Mythmeat has a culture all of its own, which seemed daunting when I first made the transition away from mundane meat. Centaur and gremlin are stock fare, found on every table, but bunyip is emerging as an affordable meat with a range to please the gourmet, comparable to the rise of beef in the American diet in the 20th century. The inner cities have seen something of a fad for corner-stand breaded ogre cutlets, which are easy to eat on the go, but prices are rising as ogre feed (children, mostly) is proving hard to secure in quantity. Now, vampire - vampire is an unusual case. It was never to everyone's taste - no matter how much you cook it, it always comes out rare - but the animal-rights crowd don't like to eat anything which was recently a living, breathing creature, while the fresh-food crowd don't like anything which wasn't. It's not even remotely sustainable, but a boutique industry has sprung up providing vampires which have felt the chill of undeath just long enough to forget their last shreds of humanity, without yet being twisted into something foul and chewy.

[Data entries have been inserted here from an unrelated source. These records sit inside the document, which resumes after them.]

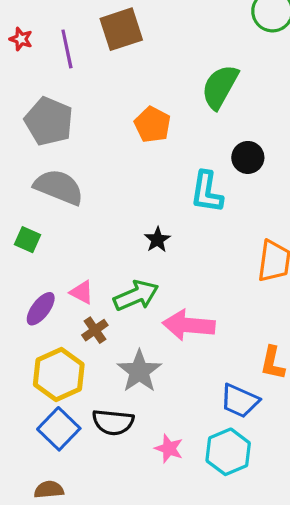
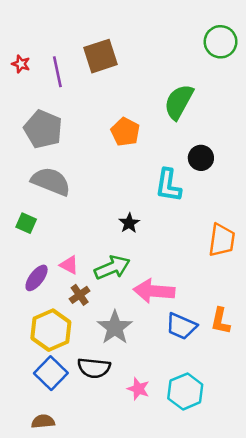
blue trapezoid: (240, 401) -> (181, 326), moved

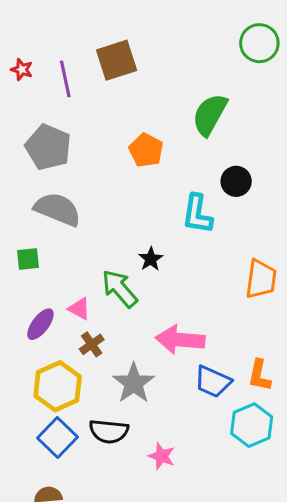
green square: (26, 223) -> (28, 259), turned -30
green arrow: (112, 267) -> (120, 288), moved, turned -108
cyan hexagon: (185, 391) -> (252, 425), moved

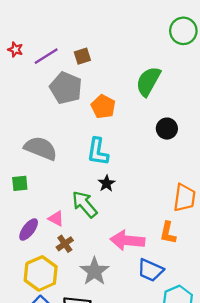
brown square: (117, 60) -> (82, 56), moved, size x0.6
purple line: (65, 79) -> (46, 56), turned 70
gray pentagon: (48, 147) -> (66, 88), moved
cyan L-shape: (197, 214) -> (98, 152), moved
orange L-shape: (259, 375) -> (168, 233), moved

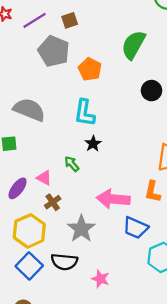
green arrow: (85, 204) -> (72, 164), size x0.6

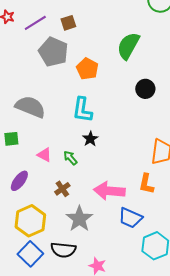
pink triangle: (44, 178) -> (44, 155), moved
brown cross: (53, 202) -> (62, 189), moved

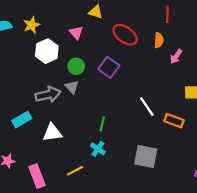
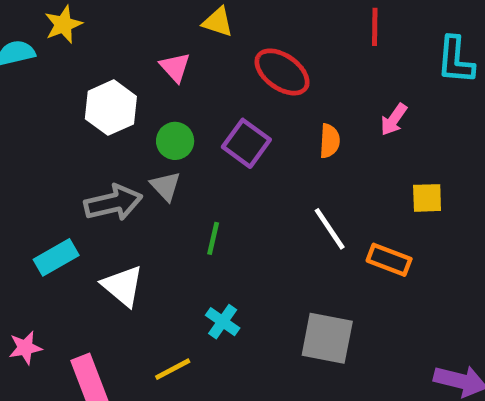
yellow star: (32, 25) -> (63, 24), moved
orange semicircle: (159, 40) -> (330, 141), moved
green line: (102, 124) -> (213, 238), moved
white triangle: (52, 133) -> (123, 286), turned 48

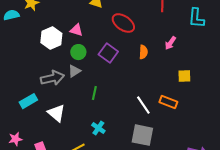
pink triangle: (175, 67) -> (76, 30), moved, turned -32
gray triangle: (166, 186) -> (74, 71), turned 40
white line: (330, 229) -> (143, 105), moved

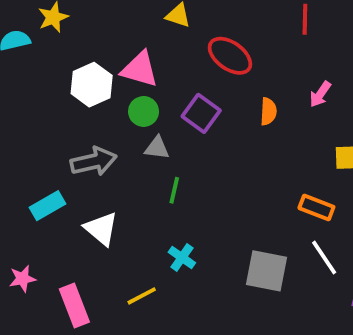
pink triangle: (76, 30) -> (140, 69), size x1.5
gray triangle: (74, 71) -> (157, 148), moved, turned 40
white line: (143, 105) -> (324, 257), moved

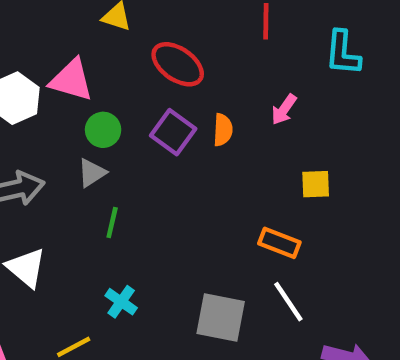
green circle: (144, 111) -> (103, 130), moved
purple square: (201, 113) -> (173, 132), moved
gray triangle: (157, 148) -> (92, 173), turned -40

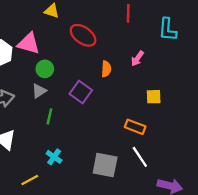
purple square: (173, 132) -> (81, 92), moved

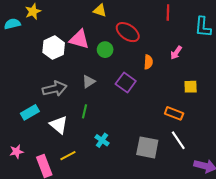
green circle: (45, 69) -> (105, 50), moved
green line: (49, 116) -> (84, 111), moved
yellow line: (30, 180) -> (68, 156), moved

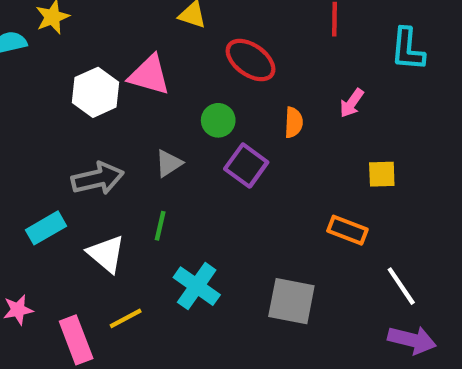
green circle: (105, 50) -> (218, 120), moved
cyan cross: (102, 140) -> (197, 286), size x1.5
white line: (178, 140) -> (401, 286), moved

Naturally, when discussing moral or political issues, one must cast up the usual caveats: unlike a teacher on exam day, I cannot pretend to have all the right answers, every generation sows the seeds of the next generation's rebellion, and so forth. Perhaps, one day, the image of a bucolic gnomeherd stomping through a field full of scampering gnomes, all waving tiny pitchforks and swearing like sailors, grabbing them up by their little red caps and stuffing them into his sack, will come to be seen as comically backward. We must live in the house of cards we're dealt, to mangle metaphors, and as things stand, the best source of nutrition for many communities - particularly where crops are poor and grazing land scant - is to knock a faerie on the head and get in the icebox before it turns to soot with the dawn. I'm not saying there isn't excess and waste - the number of sky-buffalo killed for their wings alone is an outrage - but the ecological cost is minimal, and the pixie dust produced as waste is easily treated and recycled for use by the medicinal and aeronautical industries.
Well, thank you for hearing out the ramblings of a chap with mermaid stains on his cuffs! Now, if you'll excuse me, my dessert has just disappeared, so I've got to go will it back into existence. I -do- believe in coulis, I -do-, I -do-!